Thus hydraulic fluid from the drain of the second cylinder can be
conducted in the second switching position of the check valve
according to the invention from the second operating connection of
the switch valve through the check valve to the first operating
connection so that it can be used for filling the first cylinder.
Thus it is advantageously prevented that the hydraulic fluid first
has to be returned through the supply connection of the switch
valve which leads into the supply connection to a tank and only
then can be fed to the first cylinder through the supply connection
from the tank.
[0013] Thus, in the second switching position of the switch valve
hydraulic fluid for example from the GKS chamber of the connecting
rod can run through the second operating connection and further
through the opening check valve into an opening of the capture
element and can be fed to the MKS chamber of the connecting rod
through the first operating connection. However, the check valve
blocks in the direction of the GKS chamber so that the MKS chamber
is blocked against emptying. This way quick filling of the MKS
chamber is facilitated.
[0014] Simultaneously superfluous hydraulic fluid can run through
the supply connection in a direction towards the supply conduit in
a throttled manner when the volume of the GKS chamber is greater
than the volume of the MKS chamber.
[0015] Feeding hydraulic fluid to the MKS chamber through the first
operating connection of the switch valve can then be advantageously
performed in a throttled manner in order to facilitate a stable
function of the eccentrical element adjustment arrangement.

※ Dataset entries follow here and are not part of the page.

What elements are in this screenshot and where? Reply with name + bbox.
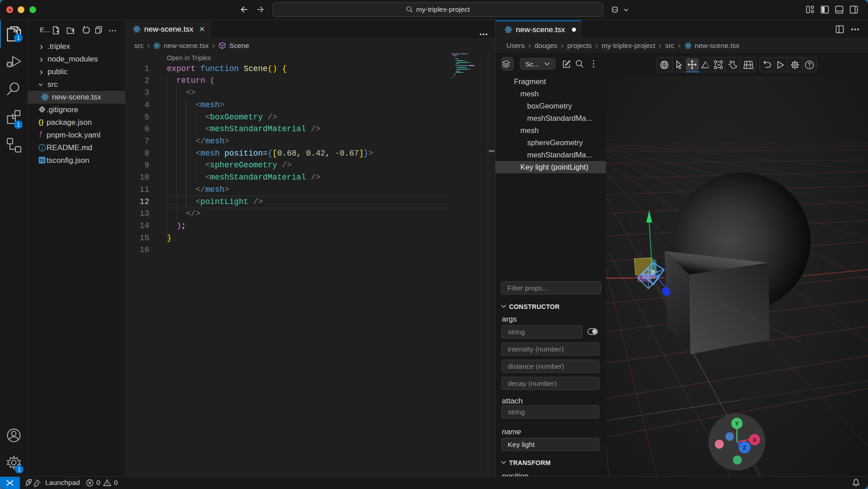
svg-text:TS: TS xyxy=(40,158,45,163)
svg-text:X: X xyxy=(753,437,756,443)
svg-text:Z: Z xyxy=(743,445,746,451)
svg-text:Y: Y xyxy=(735,421,739,427)
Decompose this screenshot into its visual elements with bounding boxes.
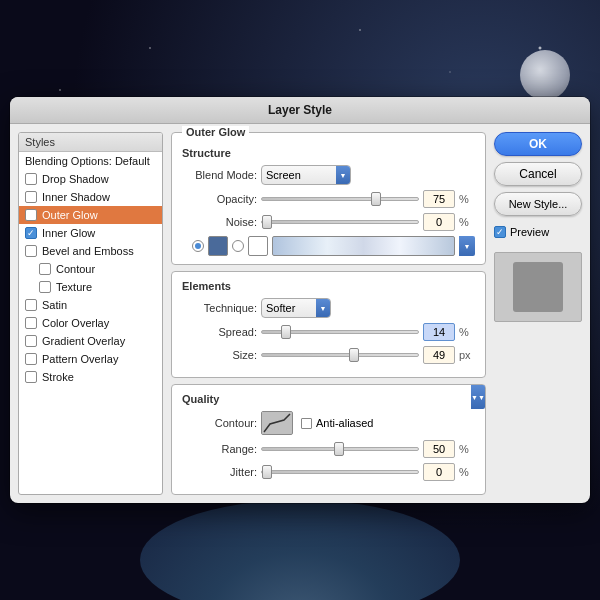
range-slider-track[interactable] — [261, 447, 419, 451]
inner-shadow-checkbox[interactable] — [25, 191, 37, 203]
gradient-radio-button[interactable] — [232, 240, 244, 252]
range-label: Range: — [182, 443, 257, 455]
size-label: Size: — [182, 349, 257, 361]
range-unit: % — [459, 443, 475, 455]
contour-checkbox[interactable] — [39, 263, 51, 275]
size-slider-track[interactable] — [261, 353, 419, 357]
stroke-checkbox[interactable] — [25, 371, 37, 383]
spread-input[interactable]: 14 — [423, 323, 455, 341]
noise-slider-track[interactable] — [261, 220, 419, 224]
preview-area — [494, 252, 582, 322]
opacity-unit: % — [459, 193, 475, 205]
gradient-dropdown-arrow-icon[interactable] — [459, 236, 475, 256]
contour-dropdown-arrow-icon[interactable]: ▼ — [471, 385, 485, 409]
contour-curve-icon — [262, 412, 292, 434]
technique-arrow-icon[interactable] — [316, 299, 330, 317]
pattern-overlay-checkbox[interactable] — [25, 353, 37, 365]
spread-slider-thumb[interactable] — [281, 325, 291, 339]
spread-unit: % — [459, 326, 475, 338]
preview-inner — [513, 262, 563, 312]
preview-checkbox[interactable]: ✓ — [494, 226, 506, 238]
pattern-overlay-label: Pattern Overlay — [42, 353, 118, 365]
opacity-slider-thumb[interactable] — [371, 192, 381, 206]
blend-mode-arrow-icon[interactable] — [336, 166, 350, 184]
inner-glow-item[interactable]: Inner Glow — [19, 224, 162, 242]
opacity-label: Opacity: — [182, 193, 257, 205]
inner-shadow-label: Inner Shadow — [42, 191, 110, 203]
range-slider-thumb[interactable] — [334, 442, 344, 456]
range-input[interactable]: 50 — [423, 440, 455, 458]
white-swatch[interactable] — [248, 236, 268, 256]
contour-item[interactable]: Contour — [19, 260, 162, 278]
jitter-label: Jitter: — [182, 466, 257, 478]
outer-glow-checkbox[interactable] — [25, 209, 37, 221]
color-radio-button[interactable] — [192, 240, 204, 252]
styles-panel: Styles Blending Options: Default Drop Sh… — [18, 132, 163, 495]
jitter-input[interactable]: 0 — [423, 463, 455, 481]
gradient-overlay-item[interactable]: Gradient Overlay — [19, 332, 162, 350]
opacity-input[interactable]: 75 — [423, 190, 455, 208]
anti-alias-label: Anti-aliased — [316, 417, 373, 429]
color-overlay-item[interactable]: Color Overlay — [19, 314, 162, 332]
dialog-titlebar: Layer Style — [10, 97, 590, 124]
noise-unit: % — [459, 216, 475, 228]
moon-decoration — [520, 50, 570, 100]
spread-slider-track[interactable] — [261, 330, 419, 334]
jitter-slider-track[interactable] — [261, 470, 419, 474]
drop-shadow-label: Drop Shadow — [42, 173, 109, 185]
range-slider-container — [261, 447, 419, 451]
technique-row: Technique: Softer — [182, 298, 475, 318]
color-swatch[interactable] — [208, 236, 228, 256]
outer-glow-section: Outer Glow Structure Blend Mode: Screen … — [171, 132, 486, 265]
blending-options-item[interactable]: Blending Options: Default — [19, 152, 162, 170]
drop-shadow-checkbox[interactable] — [25, 173, 37, 185]
size-row: Size: 49 px — [182, 346, 475, 364]
jitter-unit: % — [459, 466, 475, 478]
color-overlay-checkbox[interactable] — [25, 317, 37, 329]
elements-title: Elements — [182, 280, 475, 292]
stroke-item[interactable]: Stroke — [19, 368, 162, 386]
size-input[interactable]: 49 — [423, 346, 455, 364]
size-unit: px — [459, 349, 475, 361]
inner-glow-checkbox[interactable] — [25, 227, 37, 239]
drop-shadow-item[interactable]: Drop Shadow — [19, 170, 162, 188]
satin-checkbox[interactable] — [25, 299, 37, 311]
texture-checkbox[interactable] — [39, 281, 51, 293]
opacity-slider-track[interactable] — [261, 197, 419, 201]
pattern-overlay-item[interactable]: Pattern Overlay — [19, 350, 162, 368]
inner-shadow-item[interactable]: Inner Shadow — [19, 188, 162, 206]
gradient-preview[interactable] — [272, 236, 455, 256]
bevel-emboss-item[interactable]: Bevel and Emboss — [19, 242, 162, 260]
outer-glow-label: Outer Glow — [42, 209, 98, 221]
technique-dropdown[interactable]: Softer — [261, 298, 331, 318]
opacity-row: Opacity: 75 % — [182, 190, 475, 208]
color-overlay-label: Color Overlay — [42, 317, 109, 329]
satin-label: Satin — [42, 299, 67, 311]
anti-alias-checkbox[interactable] — [301, 418, 312, 429]
bevel-emboss-checkbox[interactable] — [25, 245, 37, 257]
gradient-overlay-checkbox[interactable] — [25, 335, 37, 347]
jitter-slider-thumb[interactable] — [262, 465, 272, 479]
quality-title: Quality — [182, 393, 475, 405]
cancel-button[interactable]: Cancel — [494, 162, 582, 186]
outer-glow-item[interactable]: Outer Glow — [19, 206, 162, 224]
styles-panel-header[interactable]: Styles — [19, 133, 162, 152]
contour-label: Contour: — [182, 417, 257, 429]
right-panel: OK Cancel New Style... ✓ Preview — [494, 132, 582, 495]
satin-item[interactable]: Satin — [19, 296, 162, 314]
jitter-slider-container — [261, 470, 419, 474]
texture-item[interactable]: Texture — [19, 278, 162, 296]
noise-slider-thumb[interactable] — [262, 215, 272, 229]
outer-glow-panel: Outer Glow Structure Blend Mode: Screen … — [171, 132, 486, 495]
noise-slider-container — [261, 220, 419, 224]
noise-input[interactable]: 0 — [423, 213, 455, 231]
blend-mode-dropdown[interactable]: Screen — [261, 165, 351, 185]
preview-label: Preview — [510, 226, 549, 238]
opacity-slider-container — [261, 197, 419, 201]
noise-label: Noise: — [182, 216, 257, 228]
size-slider-thumb[interactable] — [349, 348, 359, 362]
dialog-title: Layer Style — [268, 103, 332, 117]
contour-preview[interactable] — [261, 411, 293, 435]
ok-button[interactable]: OK — [494, 132, 582, 156]
new-style-button[interactable]: New Style... — [494, 192, 582, 216]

Throttling the first operating connection can also be
advantageously performed downstream of the switch valve.
[0016] However, in the first switching position of the switch valve
the check valve blocks in a direction towards the GKS chamber so
that hydraulic fluid from the MKS chamber cannot be run directly
into the GKS chamber of the connecting rod but is first run in a
throttled manner into the supply connection of the check valve and
thus into the supply connection of the connecting rod. The GKS
chamber can then only be filled through a replenishing of hydraulic
fluid through the supply conduit from the tank.
[0017] The first switching position for this connection of the
check valve with the eccentrical element adjustment arrangement
corresponds to a position with high compression
(.epsilon..sub.high) of the connecting rod, whereas the second
switching position corresponds to a position with low compression
(.epsilon..sub.low) of the connecting rod.
[0018] According to an advantageous embodiment the check valve can
be provided in the capture element. This way an advantageous
connection of the check valve with the operating connections of the
switch valve can be provided since the connections of the check
valve are adjusted by the capture element. This yields a very
compact configuration of the check valve which reduces space
requirement of the check valve in a connecting rod.
[0019] Alternatively, however, it is also possible to arrange the
check valve in the valve housing of the switch valve. This way the
capture element can be advantageously configured compact.
[0020] According to an advantageous embodiment an opening direction
of the check valve can be arranged in a longitudinal direction of
the capture element. An orientation of this type can advantageously
influence the function of the check valve during operations since
the direction of opening and closing the check valve can be
supported by the axial movement of the capture element. By the same
token a jamming of the check valve through the frequent movements
of the capture element is rather unlikely.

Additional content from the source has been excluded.